The role includes developing ML models in diverse domains (IoT, logistics, and more) and developing and advancing RAG systems over STRUCTURED and UNSTRUCTURED data.
Areas of Responsibility:
* Developing advanced models in the time series, regression, and classification domains
* Developing and implementing an enterprise RAG system with integration of Large Language Models (LLMs)
* Using built-in tools (Copilot Studio, Azure Search) alongside open-source implementation
* Processing, analyzing, and organizing Big Data from organizational sources (documents, DBs, APIs)
* Implementing MLOps & LLMOps for automated management of training, deployment, and maintenance of models
* Optimizing Prompts, Retrieval Strategies, and Grounding to improve answer quality
Job Requirements:
Technical Experience:
* Relevant degree in Computer Science / Software Engineering / Data Science (or relevant experience)
* 3+ years of experience in AI / ML development
* Experience working with LLMs – OpenAI, Llama, Mistral, Cohere, Claude
* Experience working with Vector Databases
* Knowledge of Data Engineering – SQL/NoSQL, document processing (PDF, JSON, CSV) - MANDATORY!

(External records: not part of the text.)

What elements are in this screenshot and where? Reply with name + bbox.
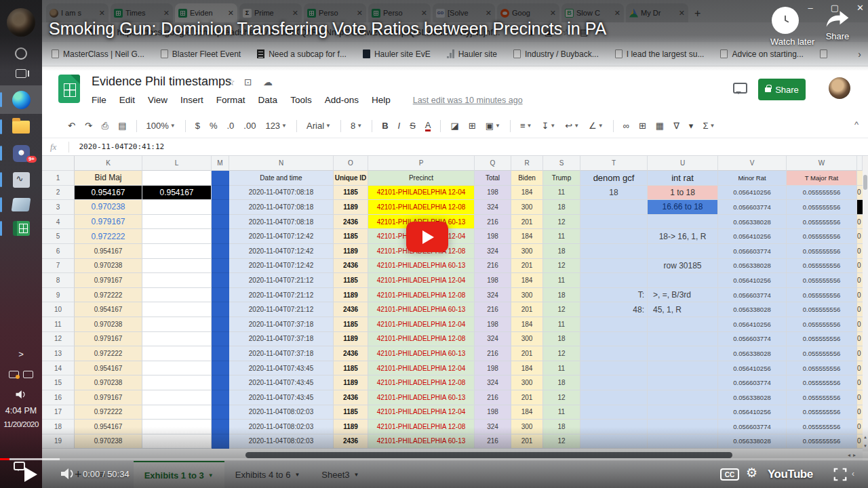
grid-cell-U19[interactable]: [648, 434, 718, 449]
grid-cell-V9[interactable]: 0.056603774: [718, 288, 787, 303]
grid-cell-V4[interactable]: 0.056338028: [718, 215, 787, 230]
grid-cell-V14[interactable]: 0.056410256: [718, 361, 787, 376]
grid-cell-P12[interactable]: 42101-PHILADELPHIA 12-08: [368, 332, 475, 347]
grid-cell-N17[interactable]: 2020-11-04T08:02:03: [229, 405, 334, 420]
play-icon[interactable]: [24, 467, 37, 482]
tab-close-icon[interactable]: ✕: [357, 9, 363, 18]
grid-cell-S18[interactable]: 18: [543, 420, 580, 434]
grid-cell-U18[interactable]: [648, 420, 718, 434]
grid-cell-U7[interactable]: row 30185: [648, 259, 718, 274]
file-explorer-icon[interactable]: [0, 118, 42, 136]
column-header-R[interactable]: R: [511, 156, 543, 171]
horizontal-scrollbar-thumb[interactable]: [245, 452, 732, 458]
grid-cell-P11[interactable]: 42101-PHILADELPHIA 12-04: [368, 317, 475, 332]
watch-later-control[interactable]: Watch later: [770, 7, 800, 47]
grid-cell-S10[interactable]: 12: [543, 302, 580, 317]
tab-close-icon[interactable]: ✕: [421, 9, 427, 18]
insert-chart-icon[interactable]: ▦: [656, 121, 664, 131]
grid-cell-Q6[interactable]: 324: [475, 244, 511, 259]
grid-cell-M9[interactable]: [212, 288, 229, 303]
start-avatar[interactable]: [0, 7, 42, 38]
grid-cell-K8[interactable]: 0.979167: [75, 273, 142, 288]
tab-close-icon[interactable]: ✕: [679, 9, 685, 18]
sheets-logo-icon[interactable]: [58, 75, 80, 103]
grid-cell-W12[interactable]: 0.055555556: [787, 332, 857, 347]
grid-cell-X7[interactable]: 0: [857, 259, 863, 274]
grid-cell-N1[interactable]: Date and time: [229, 171, 334, 186]
tab-close-icon[interactable]: ✕: [614, 9, 620, 18]
edge-icon[interactable]: [0, 88, 42, 111]
grid-cell-U16[interactable]: [648, 390, 718, 405]
grid-cell-W11[interactable]: 0.055555556: [787, 317, 857, 332]
grid-cell-P1[interactable]: Precinct: [368, 171, 475, 186]
star-document-icon[interactable]: ☆: [226, 77, 235, 87]
grid-cell-X17[interactable]: 0: [857, 405, 863, 420]
grid-cell-Q19[interactable]: 216: [475, 434, 511, 449]
grid-cell-M17[interactable]: [212, 405, 229, 420]
grid-cell-L2[interactable]: 0.954167: [142, 186, 212, 201]
grid-cell-S16[interactable]: 12: [543, 390, 580, 405]
grid-cell-L16[interactable]: [142, 390, 212, 405]
grid-cell-R8[interactable]: 184: [511, 273, 543, 288]
tray-cast-icons[interactable]: [0, 367, 42, 381]
watch-later-clock-icon[interactable]: [772, 7, 799, 34]
grid-cell-N5[interactable]: 2020-11-04T07:12:42: [229, 229, 334, 244]
grid-cell-S11[interactable]: 11: [543, 317, 580, 332]
grid-cell-U15[interactable]: [648, 375, 718, 390]
grid-cell-S14[interactable]: 11: [543, 361, 580, 376]
display-icon[interactable]: [23, 371, 33, 378]
grid-cell-N10[interactable]: 2020-11-04T07:21:12: [229, 302, 334, 317]
grid-cell-R2[interactable]: 184: [511, 186, 543, 201]
grid-cell-R17[interactable]: 184: [511, 405, 543, 420]
grid-cell-V3[interactable]: 0.056603774: [718, 200, 787, 215]
grid-cell-X16[interactable]: 0: [857, 390, 863, 405]
grid-cell-T15[interactable]: [580, 375, 648, 390]
grid-cell-M1[interactable]: [212, 171, 229, 186]
grid-cell-U3[interactable]: 16.66 to 18: [648, 200, 718, 215]
grid-cell-Q1[interactable]: Total: [475, 171, 511, 186]
row-number-15[interactable]: 15: [42, 375, 75, 390]
maximize-button[interactable]: ▢: [831, 3, 839, 13]
grid-cell-L1[interactable]: [142, 171, 212, 186]
grid-cell-P16[interactable]: 42101-PHILADELPHIA 60-13: [368, 390, 475, 405]
menu-tools[interactable]: Tools: [290, 95, 312, 105]
grid-cell-K13[interactable]: 0.972222: [75, 346, 142, 361]
row-number-7[interactable]: 7: [42, 259, 75, 274]
increase-decimal-icon[interactable]: .00: [243, 121, 256, 131]
row-number-10[interactable]: 10: [42, 302, 75, 317]
column-header-W[interactable]: W: [787, 156, 857, 171]
row-number-16[interactable]: 16: [42, 390, 75, 405]
grid-cell-N13[interactable]: 2020-11-04T07:37:18: [229, 346, 334, 361]
share-video-control[interactable]: Share: [825, 9, 850, 41]
grid-cell-V19[interactable]: 0.056338028: [718, 434, 787, 449]
row-number-13[interactable]: 13: [42, 346, 75, 361]
undo-icon[interactable]: ↶: [68, 121, 75, 131]
grid-cell-X14[interactable]: 0: [857, 361, 863, 376]
grid-cell-W6[interactable]: 0.055555556: [787, 244, 857, 259]
grid-cell-P15[interactable]: 42101-PHILADELPHIA 12-08: [368, 375, 475, 390]
grid-cell-W7[interactable]: 0.055555556: [787, 259, 857, 274]
grid-cell-W2[interactable]: 0.055555556: [787, 186, 857, 201]
menu-edit[interactable]: Edit: [119, 95, 135, 105]
grid-cell-T11[interactable]: [580, 317, 648, 332]
grid-cell-V12[interactable]: 0.056603774: [718, 332, 787, 347]
progress-bar[interactable]: [0, 458, 868, 460]
row-number-18[interactable]: 18: [42, 420, 75, 434]
grid-cell-Q2[interactable]: 198: [475, 186, 511, 201]
grid-cell-M11[interactable]: [212, 317, 229, 332]
column-header-N[interactable]: N: [229, 156, 334, 171]
grid-cell-O15[interactable]: 1189: [334, 375, 368, 390]
grid-cell-S12[interactable]: 18: [543, 332, 580, 347]
print-icon[interactable]: ⎙: [102, 121, 108, 131]
grid-cell-V15[interactable]: 0.056603774: [718, 375, 787, 390]
grid-cell-X13[interactable]: 0: [857, 346, 863, 361]
grid-cell-U12[interactable]: [648, 332, 718, 347]
grid-cell-L19[interactable]: [142, 434, 212, 449]
grid-cell-M4[interactable]: [212, 215, 229, 230]
grid-cell-X15[interactable]: 0: [857, 375, 863, 390]
grid-cell-U2[interactable]: 1 to 18: [648, 186, 718, 201]
merge-cells-icon[interactable]: ▣▼: [486, 121, 500, 131]
grid-cell-W3[interactable]: 0.055555556: [787, 200, 857, 215]
grid-cell-T16[interactable]: [580, 390, 648, 405]
grid-cell-S13[interactable]: 12: [543, 346, 580, 361]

* Experience working with LangChain / LlamaIndex for building smart pipelines
* Cloud experience – AWS/GCP/Azure with AzureFoundry / Bedrock / Vertex AI
* Advantage: Experience in Semantic Search, Hybrid Search, Re-ranking
Additional Skills:
Writing advanced Data Science models in the time series, regression, and classification domains.
Familiarity and knowledge with RAG and LLM is required - how to do chunking correctly, handling multimedia in documents, agents.